Albenza (albendazole)

The following drug information is obtained from various newswires, published medical journal articles, and medical conference presentations.

Approval Status:

Approved June 1996

Specific Treatments:

parasitic infections

General Information

Albenza has been approved for the treatment of two parasitic infections caused by worms:

  • Hydatid cyst disease of the liver, lung, and peritoneum, caused by the larval form of the dog tapeworm, Echinococcus granulosus
  • Neurocysticercosis caused by larval forms of the pork tapeworm, Taenia solium

For hydatid disease, the recommended dose for Albenza is 400 mg twice daily with meals for three cycles (each cycle consists of 28 days of dosing followed by a 14-day albendazole-free interval). For neurocysticercosis, the recommended dose is 400 mg twice daily for eight to 30 days.

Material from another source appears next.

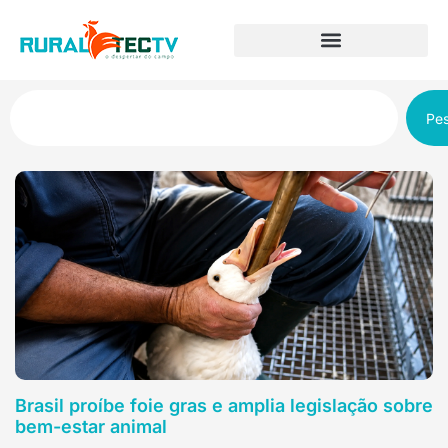
Pes
Brasil proíbe foie gras e amplia legislação sobre
bem-estar animal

Albendazole was first marketed outside the United States in 1982 for human use where it is currently marketed under the trade names of Zentel and Eskazole.

Clinical Results

Subjects treated with Albenza have shown improvement in more than 80% of the neurocysticercosis subjects and cure or improvement in up to 70%of the hydatid subjects.

Side Effects

Side effects were usually mild and resolved without treatment. The most frequently reported side effects by hydatid disease subjects included abnormal liver function, abdominal pain, nausea and vomiting; those reported by neurocysticercosis subjects included headache, nausea, and vomiting.

Additional Information

E. granulosus is considered endemic in the Western US sheep-raising areas of Utah, Arizona, and Nevada, but the vast majority of cases occur in new immigrants who have been exposed to the infection years previously in their countries of origin, or in travelers from the United States to endemic areas. Most cysts are found in the liver where, after remaining asymptomatic for decades, they finally produce abdominal pain or a mass. The incidence of hydatid disease in the United States is estimated to be between 100 and 200 new cases diagnosed annually.

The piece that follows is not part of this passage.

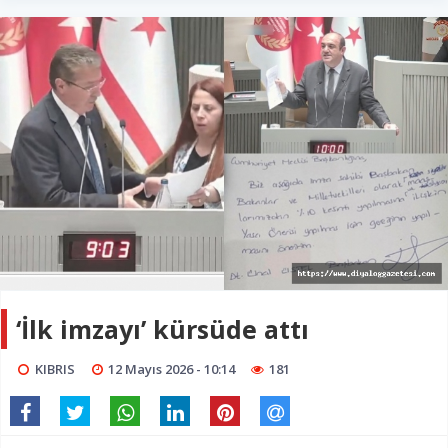
‘İlk imzayı’ kürsüde attı
KIBRIS
12 Mayıs 2026 - 10:14
181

T. solium cysticercosis is rare in the United States except in immigrants from endemic areas. It is most common in Latin America, Asia, Russia, and Eastern Europe and is caused by inadequately cooked or raw infected pork. Infection with the adult worm is usually asymptomatic. Severe larval infection, a result of ingestion of contaminated material, may cause muscle pains, weakness, or fever. It can also cause epileptic seizures. The incidence of neurocysticercosis is estimated to be less than 1,000 new cases diagnosed annually.

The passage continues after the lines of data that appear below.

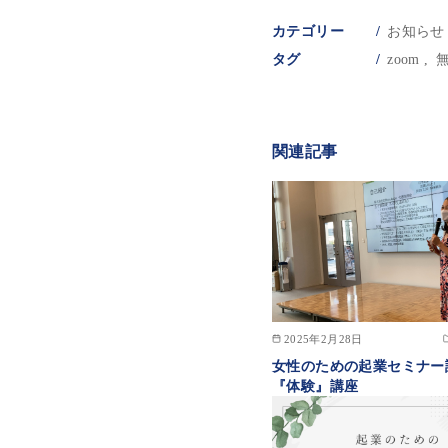
カテゴリー
お知らせ
タグ
zoom
関連記事
2025年2月28日
女性のための起業セミナー
『体験』講座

Worldwide, the prevalence of hydatid disease is estimated to be about one million people mostly found in herding and animal-raising countries and regions of North West China, parts of Northern and Southern Africa, East Africa, Iraq, the Mediterranean basin, Uruguay, Argentina, and Chile. It also occurs occasionally in other countries including the United States, Great Britain, South and East Europe, Australia, and New Zealand. The prevalence of neurocysticercosis is estimated to be about 1.5 million people worldwide. In both diseases, infection with the larva is accidental and transmission from human-to-human does not normally occur.